AIM OF THE TASK: Read the listing below and copy out each line where the word "Simons" occurs.

[Start of section]

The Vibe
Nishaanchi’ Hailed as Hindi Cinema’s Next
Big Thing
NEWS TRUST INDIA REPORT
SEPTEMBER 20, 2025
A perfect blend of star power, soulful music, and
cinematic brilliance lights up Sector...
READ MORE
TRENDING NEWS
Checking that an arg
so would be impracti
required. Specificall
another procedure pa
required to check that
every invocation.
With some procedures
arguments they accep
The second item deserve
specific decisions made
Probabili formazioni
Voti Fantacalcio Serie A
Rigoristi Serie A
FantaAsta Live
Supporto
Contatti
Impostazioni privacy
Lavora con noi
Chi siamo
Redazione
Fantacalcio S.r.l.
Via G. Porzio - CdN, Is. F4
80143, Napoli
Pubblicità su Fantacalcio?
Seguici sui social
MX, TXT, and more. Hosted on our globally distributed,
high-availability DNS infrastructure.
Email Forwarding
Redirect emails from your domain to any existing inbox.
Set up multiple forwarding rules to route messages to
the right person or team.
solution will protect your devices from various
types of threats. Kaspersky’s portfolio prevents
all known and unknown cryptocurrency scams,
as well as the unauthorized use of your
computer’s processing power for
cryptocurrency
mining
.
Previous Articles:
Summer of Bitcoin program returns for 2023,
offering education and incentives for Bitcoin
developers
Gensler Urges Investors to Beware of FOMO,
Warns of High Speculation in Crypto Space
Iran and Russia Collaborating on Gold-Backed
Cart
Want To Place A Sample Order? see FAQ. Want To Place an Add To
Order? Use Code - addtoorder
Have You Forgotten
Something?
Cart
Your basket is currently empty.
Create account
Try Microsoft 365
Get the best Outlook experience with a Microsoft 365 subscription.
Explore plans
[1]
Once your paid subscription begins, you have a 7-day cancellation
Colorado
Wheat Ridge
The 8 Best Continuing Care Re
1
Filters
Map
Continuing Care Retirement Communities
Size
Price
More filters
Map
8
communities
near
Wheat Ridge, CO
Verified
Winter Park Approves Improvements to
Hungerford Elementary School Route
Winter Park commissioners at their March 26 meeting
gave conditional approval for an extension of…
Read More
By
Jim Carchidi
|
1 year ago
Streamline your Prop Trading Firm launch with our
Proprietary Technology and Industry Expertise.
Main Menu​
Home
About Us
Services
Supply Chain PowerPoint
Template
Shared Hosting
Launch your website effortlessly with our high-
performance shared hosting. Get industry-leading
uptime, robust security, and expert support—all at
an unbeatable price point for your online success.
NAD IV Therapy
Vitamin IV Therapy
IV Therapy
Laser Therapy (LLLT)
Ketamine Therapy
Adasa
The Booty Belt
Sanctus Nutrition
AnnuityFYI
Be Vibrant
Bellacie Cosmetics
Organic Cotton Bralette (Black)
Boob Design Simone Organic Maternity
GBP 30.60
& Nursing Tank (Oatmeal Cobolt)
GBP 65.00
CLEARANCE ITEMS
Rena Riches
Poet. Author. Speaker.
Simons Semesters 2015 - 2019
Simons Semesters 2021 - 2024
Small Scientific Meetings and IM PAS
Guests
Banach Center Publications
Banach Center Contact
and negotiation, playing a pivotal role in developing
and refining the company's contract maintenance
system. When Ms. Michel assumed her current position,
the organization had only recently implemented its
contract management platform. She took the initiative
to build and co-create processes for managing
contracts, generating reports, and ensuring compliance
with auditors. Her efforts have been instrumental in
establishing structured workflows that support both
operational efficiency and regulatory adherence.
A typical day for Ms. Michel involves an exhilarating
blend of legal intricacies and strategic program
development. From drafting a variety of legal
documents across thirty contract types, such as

[End of section]

OUTPUT FOR THIS EXERCISE:
Simons Semesters 2015 - 2019
Simons Semesters 2021 - 2024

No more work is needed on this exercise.